Here’s the ground of it, as I see it: a racehorse is a mirror, and a man sees his own reflection there... A gentleman likes to have a horse that gives the right answers to those questions, then he can believe that he will give the right answers too. To do my part, I have to give a man a likeness that shows not just how beautiful the horse looks, but how beautiful it feels to him. This credo reveals Scott’s double vision: he understands both equine beauty and the self-fashioning of elites. His portraits sell an illusion—wealthy men seeing themselves reflected—yet his insight also lets him smuggle truth into the image.
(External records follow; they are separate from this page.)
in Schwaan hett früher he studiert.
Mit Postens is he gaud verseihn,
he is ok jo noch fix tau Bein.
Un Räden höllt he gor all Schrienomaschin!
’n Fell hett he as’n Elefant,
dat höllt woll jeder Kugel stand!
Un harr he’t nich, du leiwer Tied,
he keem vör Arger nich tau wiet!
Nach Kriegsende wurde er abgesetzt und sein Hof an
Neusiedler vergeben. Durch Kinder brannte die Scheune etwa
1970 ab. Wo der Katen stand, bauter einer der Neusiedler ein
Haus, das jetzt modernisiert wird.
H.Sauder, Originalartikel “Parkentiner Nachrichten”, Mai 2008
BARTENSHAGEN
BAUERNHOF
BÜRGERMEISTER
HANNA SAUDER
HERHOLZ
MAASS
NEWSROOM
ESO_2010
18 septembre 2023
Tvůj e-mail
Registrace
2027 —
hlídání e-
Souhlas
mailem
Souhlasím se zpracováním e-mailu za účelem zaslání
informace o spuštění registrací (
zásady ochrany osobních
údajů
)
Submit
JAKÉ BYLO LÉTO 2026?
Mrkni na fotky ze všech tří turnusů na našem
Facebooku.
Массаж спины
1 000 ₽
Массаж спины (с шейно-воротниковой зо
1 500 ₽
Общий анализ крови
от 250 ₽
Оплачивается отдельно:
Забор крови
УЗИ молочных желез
You must like the work here a great deal. Otherwise, with all these fast horses, you and your pa could just mount up and ride off. The river’s not that far away, after all. The line exposes Scott’s early blindness to the realities of bondage—family ties, surveillance, terror, and law. It becomes a moral checkpoint in his development: a moment he must outgrow through listening and witness.
If I were in purse to buy Warfield’s Jarret, I believe I would do it. And so we who think we are above enslaving our fellow man are corrupted. Only show us absolute agency over the apt and the willing, and suddenly we find the planters’ obduracy that much less odious. I must guard against the rank seductions of this place. Scott indicts himself, not just the slaveholders. The passage captures how proximity to power tempts even the “principled,” and how self-suspicion becomes his ethical discipline.
Julien, I am sick and tired of carnage. I must set down my surgeon’s saw and pick up, once again, my painter’s brushes. War strips Scott of any romance about conflict. Returning to art is not retreat but a reassertion of purpose: to remember and repair, to depict with the gravity that blood—and history—demand.